But what is it exactly?
According to Elena Chachko - a doctorate candidate at Harvard law school, who clerked for Chief Justice Asher D. Grunis on the Supreme Court of Israel, and worked on national security issues at the Israeli Ministry of Foreign Affairs- “this law essentially aims to ‘legalize’ illegal settlements in the West Bank.”
Noura Erakat, a human rights attorney and assistant professor at George Mason University further explains: “The land grab law is appropriately named because it describes the sanction of the Israeli judicial system and the government has given to Israeli civilians to squat and take private Palestinian land and then to retroactively legalise those takings by providing some sort of compensation even if the Palestinian landowners are refusing to sell. So it’s forcible taking with some sort of compensation which most Palestinians will refuse to take because they don’t want to sell at all.”
Since the 1967 Arab-Israeli war, the Israelis have made it apparent that they too want the Gaza strip and the West Bank.
In 2005, Israel withdrew from Gaza strip; but the West Bank remains occupied territory. The right-wing groups in Israel will often refer to this territory as Judea and Samaria.
Erakat explains that while Israel may have coveted those areas, it cannot simply annex them because under international law, territorial conquest is illegal.
So in 1977, Israel had already indicated a willingness to give up the Gaza strip, to be able to continue to settle the West Bank, and that was “the specific arrangement articulated at the start of the peace process in 1993. Palestinians have never accepted this, and yet what we are seeing by a fait accompli this is actually what Israel has achieved,” adds Erakat.
Legal words aside, what does all of this mean?
It means Israeli citizens who are in the occupied territories, can go to land privately owned by a Palestinian and offer to buy it.

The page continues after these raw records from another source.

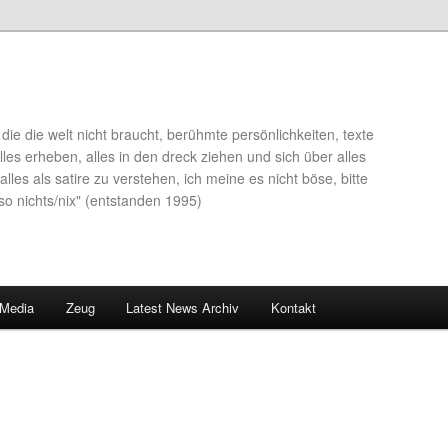
die die welt nicht braucht, berühmte persönlichkeiten, texte
lles erheben, alles in den dreck ziehen und sich über alles
alles als satire zu verstehen, ich meine es nicht böse, bitte
so nichts/nix" (entstanden 1995)
 Media
Zeug
Latest News Archiv
Kontakt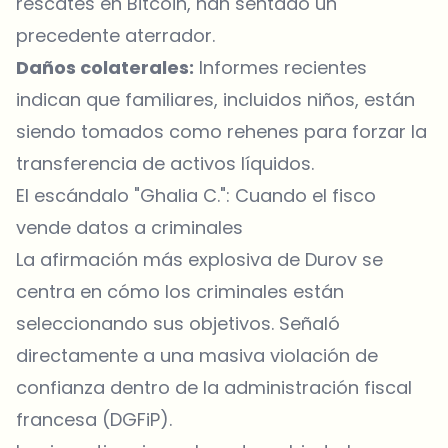
rescates en Bitcoin, han sentado un
precedente aterrador.
Daños colaterales:
Informes recientes
indican que familiares, incluidos niños, están
siendo tomados como rehenes para forzar la
transferencia de activos líquidos.
El escándalo "Ghalia C.": Cuando el fisco
vende datos a criminales
La afirmación más explosiva de Durov se
centra en cómo los criminales están
seleccionando sus objetivos. Señaló
directamente a una masiva violación de
confianza dentro de la administración fiscal
francesa (DGFiP).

But even if the Palestinian refuses, the police and military can force that person off the land, and financially compensate the person for it anyway.

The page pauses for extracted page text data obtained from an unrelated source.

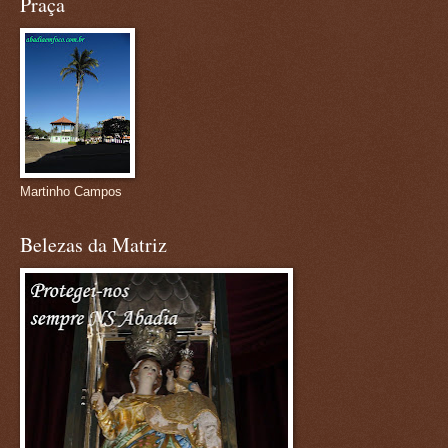
Praça
Martinho Campos
Belezas da Matriz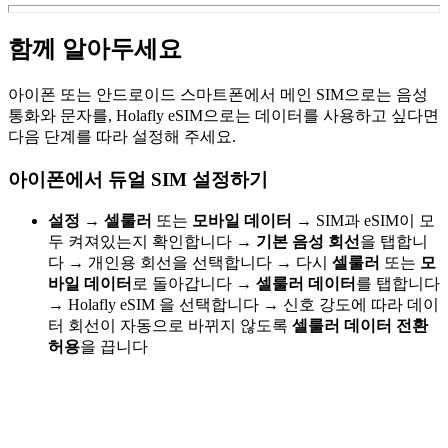
함께 알아두세요
아이폰 또는 안드로이드 스마트폰에서 메인 SIM으로는 음성
통화와 문자를, Holafly eSIM으로는 데이터를 사용하고 싶다면
다음 단계를 따라 설정해 주세요.
아이폰에서 듀얼 SIM 설정하기
설정
→
셀룰러
또는
모바일 데이터
→
SIM과 eSIM이 모
두 켜져있는지 확인합니다
→
기본 음성 회선
을 탭합니
다
→
개인용 회선을 선택합니다
→
다시
셀룰러
또는
모
바일 데이터
로 돌아갑니다
→
셀룰러 데이터
를 탭합니다
→
Holafly eSIM 을 선택합니다
→
신호 강도에 따라 데이
터 회선이 자동으로 바뀌지 않도록
셀룰러 데이터 전환
허용
을 끕니다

In the lead up to the law being passed, there was the forced evacuation of the Jewish settlements Amona and Ofra in the West Bank. Chachko writes that this new law is “widely viewed as compensation offered by the Israeli government to the settlers to offset the politically damaging evacuations.”

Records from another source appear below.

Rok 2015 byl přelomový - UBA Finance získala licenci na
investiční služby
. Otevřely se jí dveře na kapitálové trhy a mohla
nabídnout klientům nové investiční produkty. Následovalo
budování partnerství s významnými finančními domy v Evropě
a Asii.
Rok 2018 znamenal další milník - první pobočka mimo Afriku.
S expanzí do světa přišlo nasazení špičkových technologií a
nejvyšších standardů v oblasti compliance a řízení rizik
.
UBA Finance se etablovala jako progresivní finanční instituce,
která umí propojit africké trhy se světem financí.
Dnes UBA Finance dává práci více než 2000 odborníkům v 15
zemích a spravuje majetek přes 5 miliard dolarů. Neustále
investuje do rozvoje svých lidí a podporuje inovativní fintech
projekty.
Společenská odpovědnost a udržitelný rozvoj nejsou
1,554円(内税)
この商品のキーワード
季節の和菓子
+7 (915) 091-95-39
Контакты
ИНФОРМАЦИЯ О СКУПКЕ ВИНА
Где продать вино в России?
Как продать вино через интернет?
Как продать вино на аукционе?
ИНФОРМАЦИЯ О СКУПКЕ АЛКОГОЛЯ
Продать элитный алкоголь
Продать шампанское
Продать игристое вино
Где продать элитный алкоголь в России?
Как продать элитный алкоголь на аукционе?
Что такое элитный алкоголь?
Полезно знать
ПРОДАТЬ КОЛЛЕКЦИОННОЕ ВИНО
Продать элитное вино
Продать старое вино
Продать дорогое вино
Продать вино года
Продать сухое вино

But not everyone agrees with this policy.
In fact, “Israel's Supreme Court has a long precedent since 1979 that said you cannot take private Palestinian land” underlines Erakat.
She adds that even Prime Minister Netanyahu finds himself to the left of Israel's liberal establishment movement on this issue, and “disapproved of this [law]” along with Israel’s former Foreign Minister Tzipi Livni.
She adds “there isn't a consensus; this is a right-wing settler initiative that the Knesset has passed but that Israel's own judicial branch will likely overcome.”
Ministers from the right-wing Jewish Home party, including members from the Yesha Council - an umbrella organization of municipal councils of Jewish settlements in the West Bank - were asked to comment on this law, but they all declined to speak.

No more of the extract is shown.